ACTIVITY:
The entries are to be written out word for word, with their images left out.

DATA RECORDS:
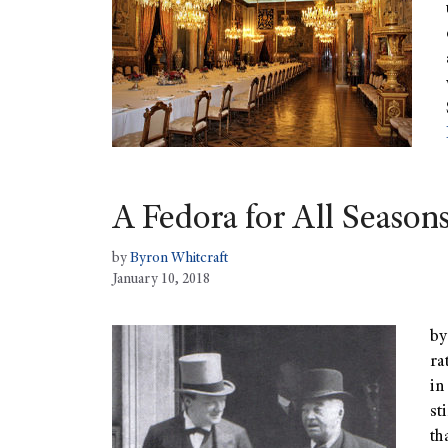
A Fedora for All Season
by
Byron Whitcraft
January 10, 2018
by
ra
in
st
th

FINISHED EXERCISE:
A Fedora for All Season
by
Byron Whitcraft
January 10, 2018
by
ra
in
st
th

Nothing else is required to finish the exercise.